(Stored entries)
○ ○ ○ ○ ○ ○ ○

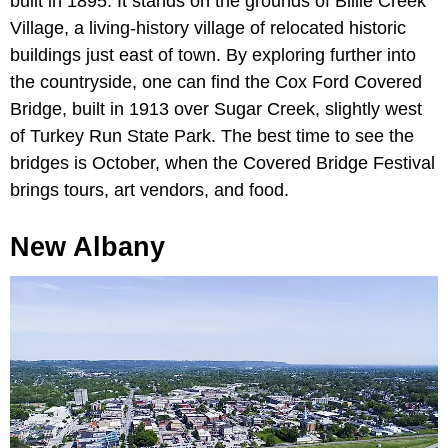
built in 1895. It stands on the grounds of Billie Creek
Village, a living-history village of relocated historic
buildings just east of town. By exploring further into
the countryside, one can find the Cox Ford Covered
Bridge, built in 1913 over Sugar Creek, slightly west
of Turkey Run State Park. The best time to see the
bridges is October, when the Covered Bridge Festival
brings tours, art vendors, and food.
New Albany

○ ○ ○ ○ ○ ○ ○

Task details :: Retype all the entries exactly; drop the pictures.

Output of the task ::
built in 1895. It stands on the grounds of Billie Creek
Village, a living-history village of relocated historic
buildings just east of town. By exploring further into
the countryside, one can find the Cox Ford Covered
Bridge, built in 1913 over Sugar Creek, slightly west
of Turkey Run State Park. The best time to see the
bridges is October, when the Covered Bridge Festival
brings tours, art vendors, and food.
New Albany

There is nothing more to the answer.